Salmon with Tahini and Herbs
The fabulous ladies from Better Together Kitchen, Delia Baron and Ronnit Hoppe, have created two of the most beautiful cookbooks to inspire connection, the love of cooking, laughter and celebrating with friends, family and community. Trust us when we say, you want this cookbook on your kitchen bench and in your life! The recipes are healthy, nourishing, colourful, stunning and uncomplicated. There is something for every occasion, from easy weekday family meals to large celebrations and events. These ladies show us through their creative talents, the absolute joy, pleasure and connection we experience when we cook and eat good food together.
To order a copy of Better Together Kitchen Cookbooks, visit https://bettertogetherkitchen.com/
Follow Better Together Kitchen on Instagram @bettertogetherkitchen
Salmon with Tahini and Herb Salad
Serves 6-8
Ingredients:
- 1 side of salmon (approx. 1.5kg), skin and bloodline removed
- 5 cup tahini dip
Herb Salad
- 1 big bunch parsley, finely chopped
- ½ bunch mint leaves, finely chopped
- 150g walnuts, toasted and chopped
- 2 long red chillies, finely diced
- ½ small red onion finely diced
- 1 heaped tablespoon sumac
- 1 flat teaspoon cinnamon
- Juice 1-2 lemons
- ½ cup pomegranate seeds
- ¼ cup olive oil
Method:
Preheat the oven to 170C
Place salmon on a lined baking tray. Brush with a little olive oil and season lightly with salt and pepper.
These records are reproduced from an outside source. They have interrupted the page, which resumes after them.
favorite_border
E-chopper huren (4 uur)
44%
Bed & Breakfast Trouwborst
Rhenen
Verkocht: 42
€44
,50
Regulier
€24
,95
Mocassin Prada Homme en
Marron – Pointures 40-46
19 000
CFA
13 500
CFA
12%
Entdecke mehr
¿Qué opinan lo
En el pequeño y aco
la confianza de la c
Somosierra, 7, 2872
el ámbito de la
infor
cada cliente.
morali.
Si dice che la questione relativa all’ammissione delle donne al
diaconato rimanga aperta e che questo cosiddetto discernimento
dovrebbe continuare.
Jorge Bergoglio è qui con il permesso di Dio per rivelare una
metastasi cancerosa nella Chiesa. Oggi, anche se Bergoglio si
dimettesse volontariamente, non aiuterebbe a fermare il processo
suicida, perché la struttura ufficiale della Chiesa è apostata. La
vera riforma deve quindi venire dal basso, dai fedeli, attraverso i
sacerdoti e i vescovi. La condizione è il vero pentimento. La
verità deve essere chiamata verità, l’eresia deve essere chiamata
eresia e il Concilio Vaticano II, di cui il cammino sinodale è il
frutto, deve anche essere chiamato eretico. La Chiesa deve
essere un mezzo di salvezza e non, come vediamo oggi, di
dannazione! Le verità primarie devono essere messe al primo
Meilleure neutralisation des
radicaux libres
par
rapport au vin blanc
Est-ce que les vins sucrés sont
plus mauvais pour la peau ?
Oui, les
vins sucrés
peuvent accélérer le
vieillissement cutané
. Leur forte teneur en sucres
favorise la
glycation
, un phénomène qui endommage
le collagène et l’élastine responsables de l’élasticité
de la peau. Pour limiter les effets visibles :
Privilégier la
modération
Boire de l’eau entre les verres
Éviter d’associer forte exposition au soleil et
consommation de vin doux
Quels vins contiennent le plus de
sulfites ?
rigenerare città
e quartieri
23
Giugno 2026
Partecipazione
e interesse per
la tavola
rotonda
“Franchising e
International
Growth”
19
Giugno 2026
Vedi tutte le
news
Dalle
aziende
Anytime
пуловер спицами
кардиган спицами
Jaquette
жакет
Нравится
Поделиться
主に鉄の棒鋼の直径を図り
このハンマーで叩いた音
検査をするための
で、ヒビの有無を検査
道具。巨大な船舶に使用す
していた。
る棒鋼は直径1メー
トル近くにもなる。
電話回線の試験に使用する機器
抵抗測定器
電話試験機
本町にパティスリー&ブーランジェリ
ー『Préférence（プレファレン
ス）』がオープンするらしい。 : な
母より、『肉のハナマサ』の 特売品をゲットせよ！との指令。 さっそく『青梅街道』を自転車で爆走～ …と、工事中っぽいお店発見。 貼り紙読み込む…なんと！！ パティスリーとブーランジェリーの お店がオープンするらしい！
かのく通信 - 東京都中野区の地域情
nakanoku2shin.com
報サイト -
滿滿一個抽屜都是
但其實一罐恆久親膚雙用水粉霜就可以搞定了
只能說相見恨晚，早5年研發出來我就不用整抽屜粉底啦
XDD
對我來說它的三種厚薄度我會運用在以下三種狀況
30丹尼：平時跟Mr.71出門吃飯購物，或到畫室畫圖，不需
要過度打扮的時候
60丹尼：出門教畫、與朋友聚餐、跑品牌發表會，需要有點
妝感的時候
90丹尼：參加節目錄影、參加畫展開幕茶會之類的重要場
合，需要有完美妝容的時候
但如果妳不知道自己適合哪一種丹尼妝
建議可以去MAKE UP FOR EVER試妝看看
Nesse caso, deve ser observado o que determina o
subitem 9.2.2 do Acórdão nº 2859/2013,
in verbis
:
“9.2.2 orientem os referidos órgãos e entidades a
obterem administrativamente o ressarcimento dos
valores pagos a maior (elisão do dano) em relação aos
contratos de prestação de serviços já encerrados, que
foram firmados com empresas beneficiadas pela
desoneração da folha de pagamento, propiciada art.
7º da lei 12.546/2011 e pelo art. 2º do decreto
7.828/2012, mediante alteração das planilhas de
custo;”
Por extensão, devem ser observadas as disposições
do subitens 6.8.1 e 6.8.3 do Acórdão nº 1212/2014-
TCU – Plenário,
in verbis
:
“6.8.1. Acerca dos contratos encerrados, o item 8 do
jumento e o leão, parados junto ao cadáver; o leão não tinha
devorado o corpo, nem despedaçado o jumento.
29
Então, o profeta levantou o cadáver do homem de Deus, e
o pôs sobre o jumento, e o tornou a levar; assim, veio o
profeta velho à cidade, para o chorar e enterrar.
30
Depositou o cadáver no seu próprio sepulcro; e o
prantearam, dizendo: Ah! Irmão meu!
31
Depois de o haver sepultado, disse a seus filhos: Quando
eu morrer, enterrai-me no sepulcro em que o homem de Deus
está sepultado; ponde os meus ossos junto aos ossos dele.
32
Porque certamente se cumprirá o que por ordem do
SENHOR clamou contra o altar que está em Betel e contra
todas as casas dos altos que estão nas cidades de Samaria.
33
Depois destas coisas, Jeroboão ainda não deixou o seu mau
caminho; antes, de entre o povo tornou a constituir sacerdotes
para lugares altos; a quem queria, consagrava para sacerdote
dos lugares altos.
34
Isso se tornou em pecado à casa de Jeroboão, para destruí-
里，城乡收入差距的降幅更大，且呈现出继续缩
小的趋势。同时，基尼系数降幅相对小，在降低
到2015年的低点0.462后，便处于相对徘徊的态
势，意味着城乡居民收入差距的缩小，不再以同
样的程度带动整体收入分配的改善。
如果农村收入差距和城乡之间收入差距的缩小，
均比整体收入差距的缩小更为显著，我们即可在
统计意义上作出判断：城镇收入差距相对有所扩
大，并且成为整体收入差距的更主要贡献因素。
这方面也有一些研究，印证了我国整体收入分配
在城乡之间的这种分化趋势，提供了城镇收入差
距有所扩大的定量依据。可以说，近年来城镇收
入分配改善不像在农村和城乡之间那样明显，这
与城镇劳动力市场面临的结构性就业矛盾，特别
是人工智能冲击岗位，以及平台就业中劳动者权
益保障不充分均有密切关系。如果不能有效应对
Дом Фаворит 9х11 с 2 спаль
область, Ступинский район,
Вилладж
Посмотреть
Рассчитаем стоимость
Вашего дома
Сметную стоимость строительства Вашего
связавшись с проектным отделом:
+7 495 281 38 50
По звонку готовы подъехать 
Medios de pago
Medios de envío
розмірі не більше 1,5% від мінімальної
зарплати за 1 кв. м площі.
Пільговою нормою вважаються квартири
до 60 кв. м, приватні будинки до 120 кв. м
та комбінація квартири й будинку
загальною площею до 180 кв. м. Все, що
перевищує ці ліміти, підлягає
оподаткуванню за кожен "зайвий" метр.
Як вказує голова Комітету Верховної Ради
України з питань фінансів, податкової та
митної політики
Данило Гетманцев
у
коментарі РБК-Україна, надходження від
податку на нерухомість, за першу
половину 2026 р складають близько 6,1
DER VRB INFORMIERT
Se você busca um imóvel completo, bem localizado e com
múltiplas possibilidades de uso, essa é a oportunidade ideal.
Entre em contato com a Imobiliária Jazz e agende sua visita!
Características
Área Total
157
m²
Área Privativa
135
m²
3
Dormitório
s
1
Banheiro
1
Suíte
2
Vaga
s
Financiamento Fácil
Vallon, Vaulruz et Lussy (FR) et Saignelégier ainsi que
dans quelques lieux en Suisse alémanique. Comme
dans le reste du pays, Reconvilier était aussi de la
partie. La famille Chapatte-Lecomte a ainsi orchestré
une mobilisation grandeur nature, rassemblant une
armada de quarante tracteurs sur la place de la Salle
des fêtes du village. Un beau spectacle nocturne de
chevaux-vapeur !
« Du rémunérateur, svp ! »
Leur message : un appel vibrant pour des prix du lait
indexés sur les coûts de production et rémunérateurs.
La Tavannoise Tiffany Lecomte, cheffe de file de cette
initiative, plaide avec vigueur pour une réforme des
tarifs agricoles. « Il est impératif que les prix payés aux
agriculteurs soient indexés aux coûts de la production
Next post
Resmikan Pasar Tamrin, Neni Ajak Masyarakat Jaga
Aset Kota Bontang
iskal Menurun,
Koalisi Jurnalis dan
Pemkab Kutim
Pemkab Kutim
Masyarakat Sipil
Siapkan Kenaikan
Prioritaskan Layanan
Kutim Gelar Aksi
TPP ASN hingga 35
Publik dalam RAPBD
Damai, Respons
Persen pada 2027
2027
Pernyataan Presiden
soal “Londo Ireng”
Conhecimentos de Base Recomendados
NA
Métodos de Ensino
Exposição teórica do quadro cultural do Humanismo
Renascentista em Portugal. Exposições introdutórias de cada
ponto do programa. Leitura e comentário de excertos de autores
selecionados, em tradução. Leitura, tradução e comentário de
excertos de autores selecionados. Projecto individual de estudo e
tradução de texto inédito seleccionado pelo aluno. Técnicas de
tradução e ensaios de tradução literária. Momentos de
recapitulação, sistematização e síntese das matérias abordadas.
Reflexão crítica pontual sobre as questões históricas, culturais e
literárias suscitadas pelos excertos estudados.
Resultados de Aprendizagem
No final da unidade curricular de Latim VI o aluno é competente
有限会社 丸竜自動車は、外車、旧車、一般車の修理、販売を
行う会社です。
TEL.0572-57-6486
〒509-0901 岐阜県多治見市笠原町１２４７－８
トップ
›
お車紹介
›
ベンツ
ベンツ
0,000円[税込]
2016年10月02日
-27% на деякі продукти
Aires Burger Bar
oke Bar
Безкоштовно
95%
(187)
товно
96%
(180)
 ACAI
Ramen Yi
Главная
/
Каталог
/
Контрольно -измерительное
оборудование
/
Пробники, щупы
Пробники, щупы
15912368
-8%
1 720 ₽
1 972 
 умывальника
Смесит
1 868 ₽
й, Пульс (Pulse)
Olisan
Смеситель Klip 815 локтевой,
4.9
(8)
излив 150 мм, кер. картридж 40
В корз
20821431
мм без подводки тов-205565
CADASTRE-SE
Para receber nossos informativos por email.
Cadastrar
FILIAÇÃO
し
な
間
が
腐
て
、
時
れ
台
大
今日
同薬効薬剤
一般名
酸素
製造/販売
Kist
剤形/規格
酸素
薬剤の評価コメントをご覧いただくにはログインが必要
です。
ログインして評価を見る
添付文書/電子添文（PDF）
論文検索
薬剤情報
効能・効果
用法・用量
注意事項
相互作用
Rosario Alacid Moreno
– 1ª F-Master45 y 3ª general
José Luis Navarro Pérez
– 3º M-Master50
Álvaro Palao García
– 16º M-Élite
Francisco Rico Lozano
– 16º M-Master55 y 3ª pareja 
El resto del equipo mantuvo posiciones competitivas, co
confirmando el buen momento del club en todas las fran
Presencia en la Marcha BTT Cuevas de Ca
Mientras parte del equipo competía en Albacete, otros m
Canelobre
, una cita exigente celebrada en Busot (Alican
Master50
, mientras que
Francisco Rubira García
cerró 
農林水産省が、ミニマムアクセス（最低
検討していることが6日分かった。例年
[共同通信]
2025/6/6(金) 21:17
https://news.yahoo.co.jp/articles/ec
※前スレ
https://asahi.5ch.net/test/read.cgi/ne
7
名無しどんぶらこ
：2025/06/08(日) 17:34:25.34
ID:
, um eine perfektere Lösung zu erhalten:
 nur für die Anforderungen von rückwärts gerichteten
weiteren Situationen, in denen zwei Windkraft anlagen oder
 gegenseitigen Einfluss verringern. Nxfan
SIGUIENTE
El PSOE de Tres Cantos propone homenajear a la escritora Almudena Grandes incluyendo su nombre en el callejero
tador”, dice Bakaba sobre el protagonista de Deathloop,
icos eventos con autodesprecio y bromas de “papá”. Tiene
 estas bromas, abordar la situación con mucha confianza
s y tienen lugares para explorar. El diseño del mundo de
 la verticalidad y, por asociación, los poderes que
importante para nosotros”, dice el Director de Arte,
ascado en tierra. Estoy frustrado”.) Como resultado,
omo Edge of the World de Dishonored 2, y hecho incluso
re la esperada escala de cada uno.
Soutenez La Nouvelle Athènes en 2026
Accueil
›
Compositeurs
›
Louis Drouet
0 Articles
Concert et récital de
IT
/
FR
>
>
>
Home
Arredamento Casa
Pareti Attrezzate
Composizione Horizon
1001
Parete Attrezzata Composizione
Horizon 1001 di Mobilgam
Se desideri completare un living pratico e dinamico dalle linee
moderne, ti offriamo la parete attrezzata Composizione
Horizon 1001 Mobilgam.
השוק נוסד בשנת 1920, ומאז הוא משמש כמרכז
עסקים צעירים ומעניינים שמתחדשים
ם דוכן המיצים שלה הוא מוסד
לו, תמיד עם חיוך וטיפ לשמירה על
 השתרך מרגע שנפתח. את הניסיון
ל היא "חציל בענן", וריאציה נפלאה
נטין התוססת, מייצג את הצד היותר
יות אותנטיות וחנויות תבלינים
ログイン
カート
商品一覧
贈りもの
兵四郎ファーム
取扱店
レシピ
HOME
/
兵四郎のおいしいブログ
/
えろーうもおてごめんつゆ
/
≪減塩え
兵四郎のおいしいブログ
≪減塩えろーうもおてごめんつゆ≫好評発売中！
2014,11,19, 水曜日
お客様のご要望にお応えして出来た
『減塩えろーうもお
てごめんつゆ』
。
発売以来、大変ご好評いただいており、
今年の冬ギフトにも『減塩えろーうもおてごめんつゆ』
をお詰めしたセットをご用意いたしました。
Bake for 25-30 minutes or until cooked to your liking. Remove from oven and allow to cool to room temperature.
For the herb salad, combine all ingredients in a large bowl. If you are making this in advance, combine everything except the pomegranate, oil and lemon juice. Add these just before serving and toss to combine.
To assemble, place fish on a serving platter. Spread a layer of tahini dip over fish. Top with herb salad and serve with extra tahini on the side.
Health benefits of salmon:
Nutrient-dense with the potential to reduce risk factors for chronic disease, salmon is a powerhouse of nutrition and health benefits. The essential omega 3 fatty acids EPA and DHA (which can only come from our diet) decrease inflammation, improve arterial function, lower blood pressure, improve metabolic health and can reduce the risks of certain cancers. Salmon supports heart and brain health, has shown benefits in improving mental health and helps with baby’s brain development during pregnancy.
Salmon is also an excellent source of B vitamins, which gives you energy, repairs DNA, reduces chronic inflammation and helps maintain optimal functioning of the brain and nervous system.
High in protein, salmon is an excellent food for children as well as adults.
Salmon contains plenty of minerals too. Potassium and selenium help manage blood pressure, reduce the risk of stroke, protects bone health, important in thyroid health and reduces the risk of cancers.
Astaxanthin is a powerful antioxidant in salmon, giving it a red hue. It has been shown to reduce LDL (bad) cholesterol and increasing HDL (good) cholesterol, protecting against heart disease and improving heart health.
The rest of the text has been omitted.